Murray Bridge community leader Jean-Marie Uwihoreye thinks so.
In the countries where he had lived, he said, anyone who experienced long-term unemployment or homelessness, or who was struggling with alcohol or drugs, would be taken away to a training centre to complete an apprenticeship as part of a team.
“When they come back, they will know what to do in their life,” he said.
“You say ‘what do you want to do in your life?’
“He says ‘I want to learn to be a mechanic’, so you take him to a mechanic and he learns with that team.”
Here, too many employment programs – mutual obligations, Services Australia calls them – didn’t help people contribute to the community, he said.
“Taking people one by one is not going to work,” he said.
“It’s not going to work like that.”
He’s not the only local person keen on taking a new approach to long-term disadvantage.
Employment facilitator Christine Willersdorf used to run a program called Jobs 4 Murraylands, which helped long-term unemployed people realise their potential not only by giving them qualifications, but helping them get fitter and healthier.
Job seekers needed skills and motivation, she said at the time, not blame for the situation they found themselves in.
Former Bridgeport Hotel general manager Mary-Lou Corcoran paid future employees to train for weeks before the refurbished pub ever opened its doors last year.

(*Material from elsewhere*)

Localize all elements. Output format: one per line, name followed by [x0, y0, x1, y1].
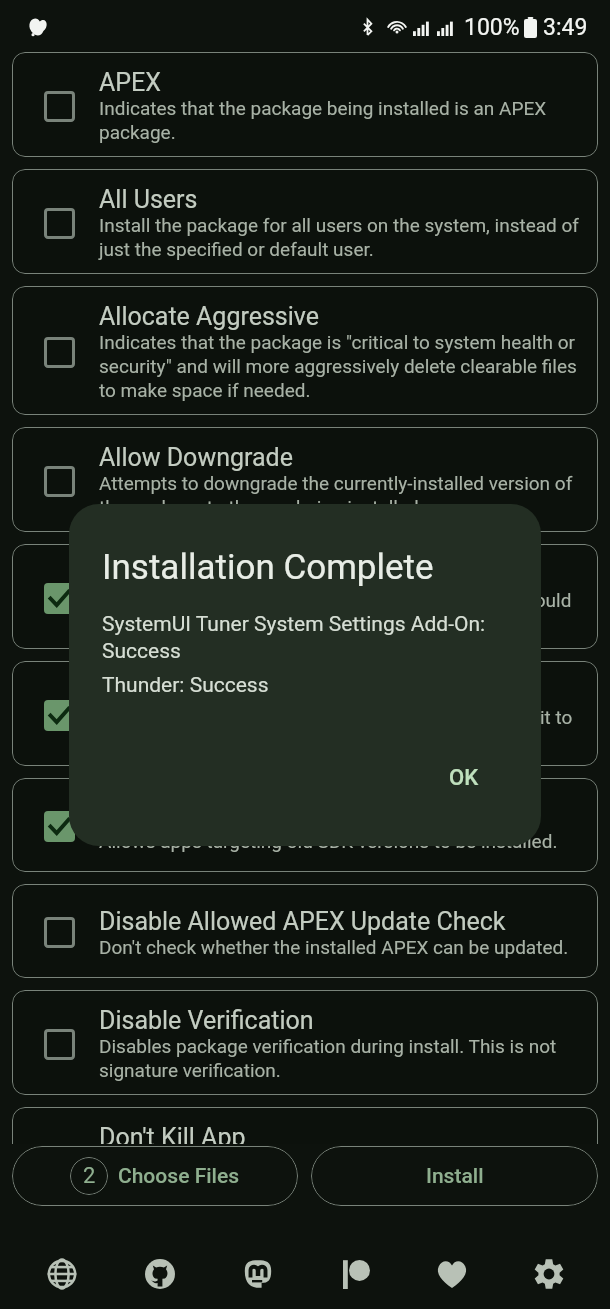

Peter Sawley is the driving force – pun intended – behind a volunteer program called L2P, which helps young people get their licences.
And the likes of Janet Emmins have advocated tirelessly for an increase to the rate of government payments which would lift people out of poverty, reducing local rates of crime, homelessness and mental illness.
‘When I get hope, I use it for others’
Mr Uwihoreye hoped to use a Facebook page he created under the name Gira Impuhwe – a Kinyarwanda phrase meaning “compassion” – to advocate for people and promote positive thinking: “to be a voice for humanity”, as he put it.
“I can’t leave it like that when humanity is suffering,” he said.
“I get people saying ... ‘to help someone when you’re not getting paid is too hard’.
“You can give a fish to someone, but to teach them how to catch them up, that’s my dream.”
Mr Uwihoreye works as a security guard in Murray Bridge, but has also become something of a community leader, having organised an event for local African migrants in December.
He worked with Red Cross and other humanitarian organisations during the years he spent as a refugee, after fleeing his homeland of Rwanda.
“When I was in trouble, when I didn’t have anywhere to stay, didn’t have anything to do; when I get hope, I use it for others,” he said.
He tapped his chest with the palm of his hand: “to help – compassion”.